How to add

power to

your words.


As the saying goes, “Actions speak louder than words.”  Research figures support this idea and suggest that managers, during most of their speaking time,  use non-verbal communication techniques to strengthen their oral messages.                                          

A study in Management World magazine showed that only a small fraction of all messages communicated by managers are spoken with only words. 

To be clear, non-verbal communication is defined as gestures and body movements; changes in loudness, tone, speed or emphasis of voice; and facial expressions; it could also include Time, Clothes, Physical body size; colors; eye movements and other items.


However, remember that oral and non-verbal cannot be evaluated individually.  They work well and effectively when combined

The following five skills will assist you in communicating by using non-verbal tactics.                                                                                

1) EMPHASIZING.  Adding emphasis or stress to your spoken words gives the same effect as making written words boldfaced, italicized or underlined.

Examples are pointing at a visual and gesturing towards a person during a presentation; tapping on the table as you make a point; or, saying one word louder or softer than the others to convey a special importance.

CAUTION: do not overuse this, because it will weaken the tactic’s power.

2) REPEATING.  Moving you head up and down as you say “yes” or shaking your finger at someone as you blame him are classic examples of using physical actions to repeat the meaning of words. This visible connection between verbal and non-verbal communication illustrates the power of Repeating in a most natural way. It is so natural, that repeating can be done with little effort and virtually no practice.

  3) REPLACING.  Facial expressions frequently replace or substitute indirectly for verbal communication that may not be socially acceptable or is not easy to talk about. 

For example, if you are displeased with the actions or speech of a friend you work with, you may not like to tell him directly.  So you lack of eye contact or frowning expression will “say” it for you without words.

  4) SUPPLEMENTING.  The non-verbal signals come from the RECEIVER (audience) rather than you, the sender/communicator in this one.   

 For example, when a manager rewards an employee and his face beams with a smile; or, when it is necessary to reprimand (punish), the difference in facial expression indicates the listener’s change in attitude toward the manager (communicator).

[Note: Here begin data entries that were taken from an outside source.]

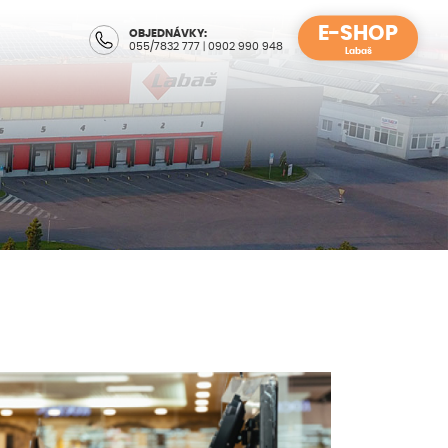
E-SHOP
OBJEDNÁVKY:
055/7832 777
|
0902 990 948
Labaš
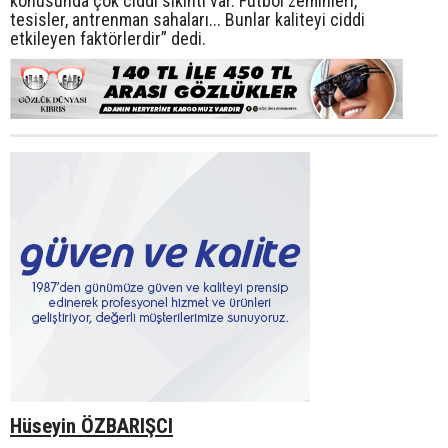
konusunda çok ciddi sıkıntı var. Futbol zeminleri,
tesisler, antrenman sahaları... Bunlar kaliteyi ciddi
etkileyen faktörlerdir” dedi.
Hüseyin ÖZBARIŞCI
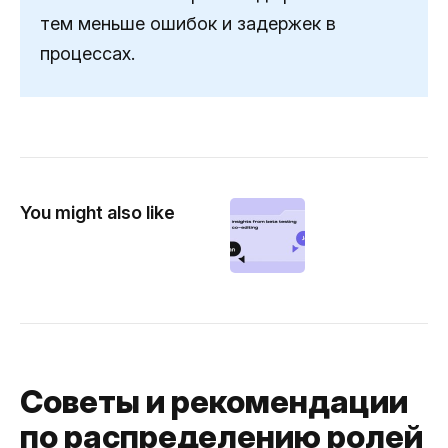
тем меньше ошибок и задержек в
процессах.
You might also like
Советы и рекомендации
по распределению ролей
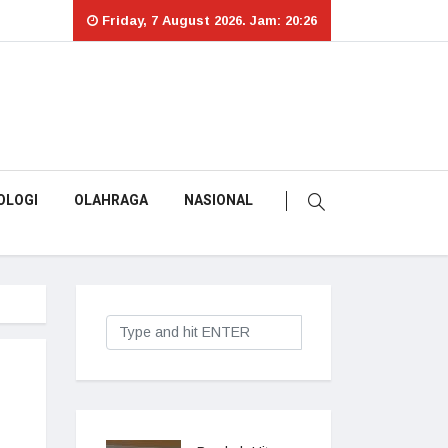
Friday, 7 August 2026. Jam: 20:26
OLOGI
OLAHRAGA
NASIONAL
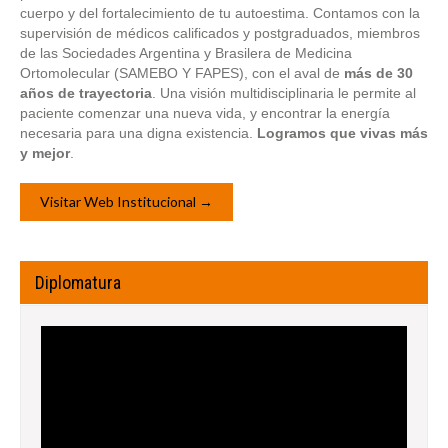
cuerpo y del fortalecimiento de tu autoestima. Contamos con la
supervisión de médicos calificados y postgraduados, miembros
de las Sociedades Argentina y Brasilera de Medicina
Ortomolecular (SAMEBO Y FAPES), con el aval de
más de 30
años de
trayectoria
. Una visión multidisciplinaria le permite al
paciente comenzar una nueva vida, y encontrar la energía
necesaria para una digna existencia.
Logramos que vivas más
y mejor
.
Visitar Web Institucional →
Diplomatura
Reproductor
de
vídeo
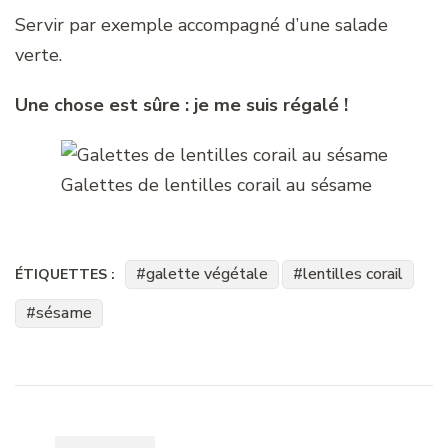
Servir par exemple accompagné d’une salade
verte.
Une chose est sûre : je me suis régalé !
Galettes de lentilles corail au sésame
galette végétale
lentilles corail
ÉTIQUETTES :
sésame
Navigation
d'article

Importance for the communicator: A good manager or supervisor must notice these changes, especially the negative ones, and deal intelligently and effectively with them to quickly eliminate an uncomfortable situation for the employee.  In this way, bad feelings will not interfere with productivity.

5) RESPONDING & ADJUSTING.  Non-verbal responses are vitally important when Responding to verbal messages from others.When you speak with someone, surely you look for positive feedback from them such as nodding of the head, eye contact and facial expressions which communicate “I understand you” or “I agree.”

Particularly in the local environment, eye contact is most important, because it is linked closely with listening itself. [Example: how many times have you seen, or have you done this yourself?  You are talking with someone and he turns away for a moment.  You touch his shoulder or grab his hand to get his attention so he will “listen” to you.  Or, while driving (and this is dangerous) looking directly into the eyes of the listener and speaking, rather than looking at the road.]

In these examples, the words seem to have more power because the speaker and listener are maintaining eye contact, a powerful non-verbal tactic.


By adopting these strategies, you will be taking your first steps toward actively understanding and using both verbal (oral) and non-verbal communication to increase the power of your words.